筋肉の機能が一時的に落ちてパフォーマンスも低下しますが
適切な休養をとることで筋肉は修復されてトレーニング前の状態以上に回復します。
これを繰り返すことで少しずつ筋肉は強くなり大きくなっています。
このような以前よりも強い筋肉が作られることを超回復と言います。
効率のいい超回復とは?
一般的に超回復は、48~72時間かかると言われています。
この為、筋力トレーニングは週2~3回程度が良いと言われているのです。
ですが、トレーニングの内容や筋肉によっても超回復の時間は変わってきます。
もちろん個人差もあるので一概に48~72時間が最適と言うわけではありません。
特にトレーニングの内容による影響が大きいです。
簡単に言えば、ハードなトレーニングをすれば、筋肉の損傷も大きくなるのでその分休息には時間が必要となります。

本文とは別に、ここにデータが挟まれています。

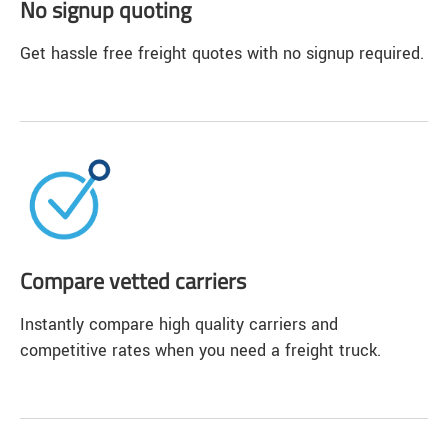
No signup quoting
Get hassle free freight quotes with no signup required.
Compare vetted carriers
Instantly compare high quality carriers and
competitive rates when you need a freight truck.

身体の疲れが残っているのであれば、身体を休めて疲れが取れたらトレーニングをするようにするといいかと思います。
また、グリコーゲンの回復には、10~48時間かかると言われています。
超回復を効率よくさせるには、トレーニングによる疲労と回復の為の休養バランスを適切にとることが大事となります。
休息が足りていないとオーバートレーニングの原因にもなりますので注意が必要です。
超回復とトレーニングの原理
超回復の効果は、持続性がありません。
超回復した時にトレーニングをしないと元の状態に戻ってしまいます。
超回復のこうかを持続させながら、レベルを高めるには
持続性、過負荷、漸進性の原理が関係しています。
・持続性 ⇒ 繰り返し行う
・過負荷 ⇒ 一定以上の負荷をかける
・漸進性 ⇒ 少しずつレベルを高めていく
超回復の生理学的適合
効果的なトレーニング内容であれば、細胞レベルの損傷やグリコーゲンの消耗などの身体的ダメージが大きくなります。
ダメージを受けた身体は、適切な休養と栄養を与えることでトレーニング前以上に改善されます。
心理的安定や筋神経線維の動員増加など神経系改善にも効果が出ます。
生理学的改善としては、ミトコンドリアの増加、筋グリコーゲンの貯蔵量増加などの
エネルギー量増加や筋肥大、酸素摂取能力向上と言った結果となり身体の機能がよくなります。